AWS: The "target distribution" refers to the data distribution in the target domain, which we use as the initialization for generating the source-like domain. We acknowledge that due to the complex dependencies in time-series data, accurately depicting the divergence between domains with a simple diagram is challenging. However, the figure is intended to convey a high-level conceptual understanding, aligning with the simplified visualizations commonly used in prior works (e.g., [ref ICML 2023, TPAMI 2024, CVPR 2023]) to illustrate key ideas. Specifically, our diagram illustrates that while the target domain differs from the source domain, the two domains are still related, and the target domain is not drastically divergent from the source domain. This relationship motivates to use the target distribution for initialization.
Q2. Regarding the recovery component, is a reconstruction loss included? Or using a pretrained reconstruction model as backbone?
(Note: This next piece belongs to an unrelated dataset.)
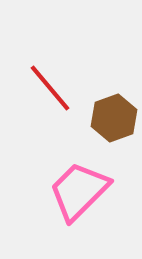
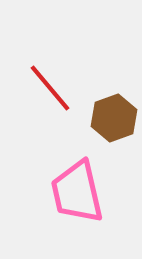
pink trapezoid: moved 2 px left, 1 px down; rotated 58 degrees counterclockwise
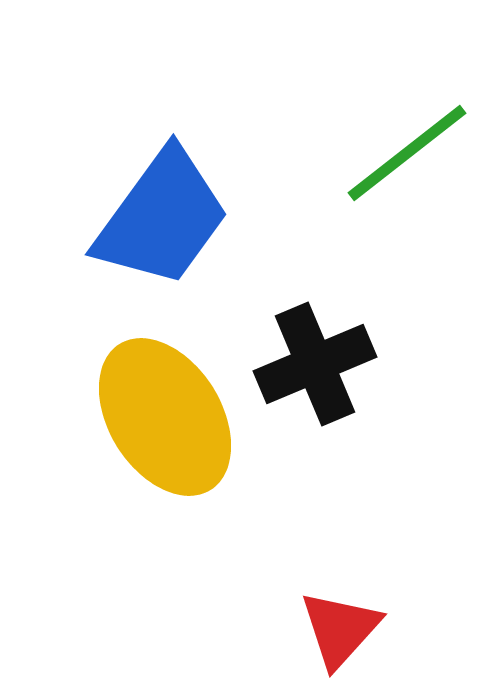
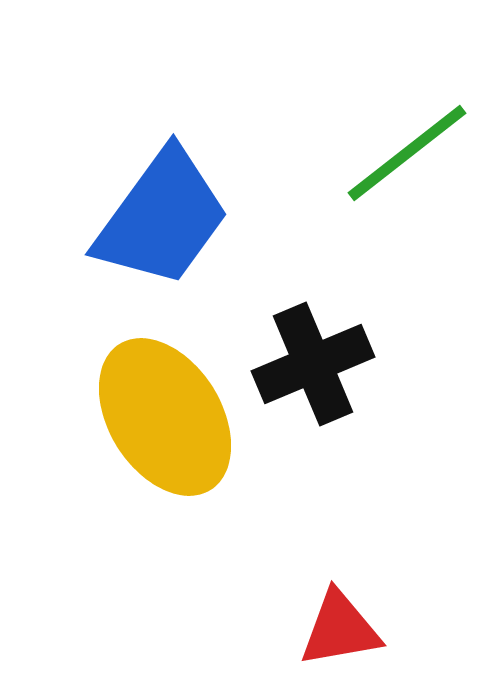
black cross: moved 2 px left
red triangle: rotated 38 degrees clockwise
AWS: In the recovery process, we design a regularization loss L_Seg, rather than a reconstruction loss, to guide the masked samples toward becoming source-like samples. As our goal is not to reconstruct the original samples, we argue that using a recovery model pretrained with target data may not provide significant benefits. To evaluate this, we conducted an experiment comparing the performance of a variant using a pretrained recovery model with our vanilla model. The results (90.76 w/ pretrained vs. 90.93 w/o pretrained, regarding the average performance) indicate that the pretrained recovery model does not provide a notable advantage in this context.
Q3. Ablation studies on low entropy difference between segments to show its effectiveness. What does {C,E,L,R} mean?
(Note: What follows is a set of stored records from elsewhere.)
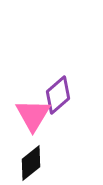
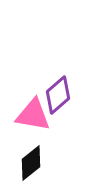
pink triangle: rotated 51 degrees counterclockwise
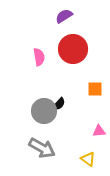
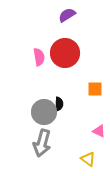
purple semicircle: moved 3 px right, 1 px up
red circle: moved 8 px left, 4 px down
black semicircle: rotated 40 degrees counterclockwise
gray circle: moved 1 px down
pink triangle: rotated 32 degrees clockwise
gray arrow: moved 5 px up; rotated 76 degrees clockwise
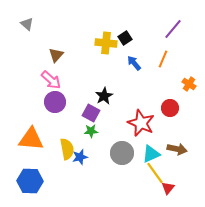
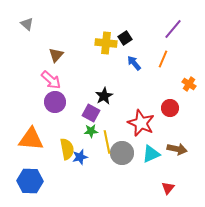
yellow line: moved 48 px left, 31 px up; rotated 25 degrees clockwise
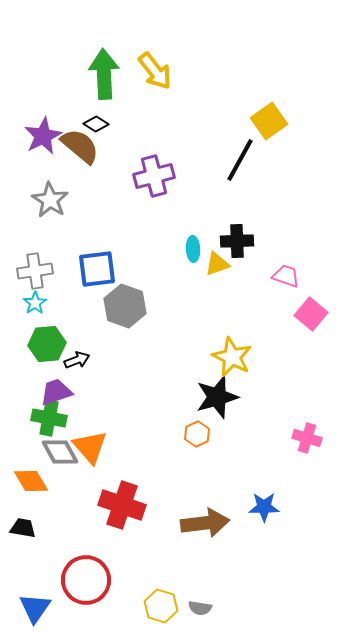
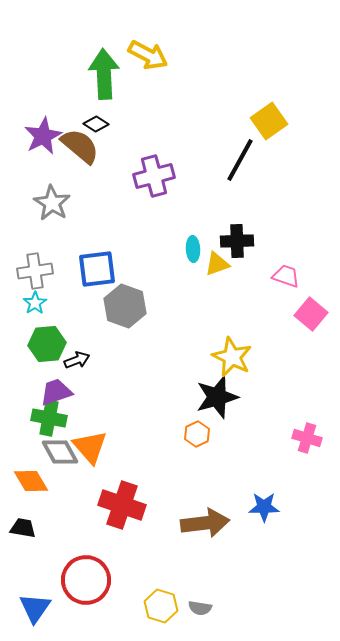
yellow arrow: moved 7 px left, 16 px up; rotated 24 degrees counterclockwise
gray star: moved 2 px right, 3 px down
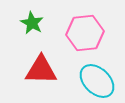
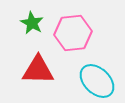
pink hexagon: moved 12 px left
red triangle: moved 3 px left
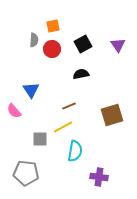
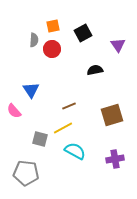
black square: moved 11 px up
black semicircle: moved 14 px right, 4 px up
yellow line: moved 1 px down
gray square: rotated 14 degrees clockwise
cyan semicircle: rotated 70 degrees counterclockwise
purple cross: moved 16 px right, 18 px up; rotated 18 degrees counterclockwise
AWS: In Eq. (2), {C, E, L, R} represent the complete recovered sample (C), the early segment (E), the late segment (L), and the segment containing all recovered parts (R).
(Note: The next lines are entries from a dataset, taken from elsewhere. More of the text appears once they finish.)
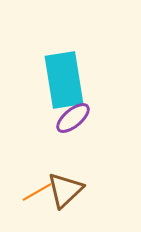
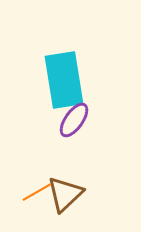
purple ellipse: moved 1 px right, 2 px down; rotated 15 degrees counterclockwise
brown triangle: moved 4 px down
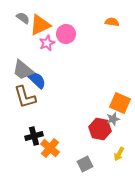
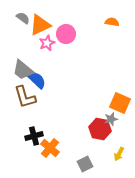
gray star: moved 2 px left
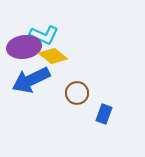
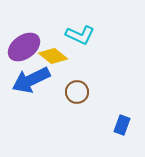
cyan L-shape: moved 36 px right
purple ellipse: rotated 28 degrees counterclockwise
brown circle: moved 1 px up
blue rectangle: moved 18 px right, 11 px down
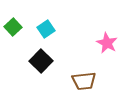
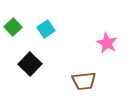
black square: moved 11 px left, 3 px down
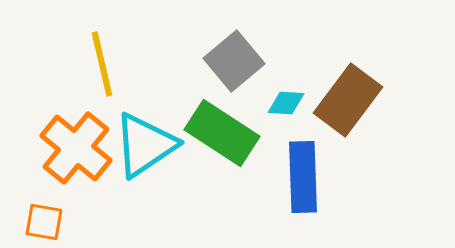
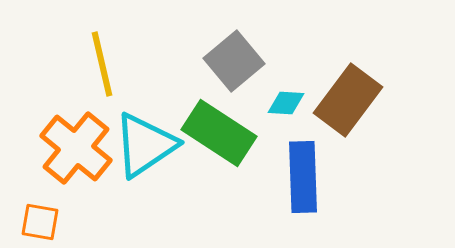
green rectangle: moved 3 px left
orange square: moved 4 px left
The equation minimizes the entropy differences between these segment pairs to encourage consistent temporal dependencies. The rationale for the smooth dependencies among segments is as follows:
- Entropy minimization for aligning with the source distribution:
Models with minimized entropy can produce deterministic outputs, and this ideal output constraint can be inversely employed to guide adaptation. Thus, with the minimized entropy on source data, the source model can produce deterministic outputs for distributions with source characteristics. By minimizing the entropy computed by the fixed source model for recovered samples, this constraint can inversely regularize the samples, forcing them to align with the source distribution. Here, the recovery model is forced to capture source temporal dependencies, as only by understanding these dependencies can the model effectively reconstruct masked parts, minimize entropy, and ensure recovered samples align with the source distribution.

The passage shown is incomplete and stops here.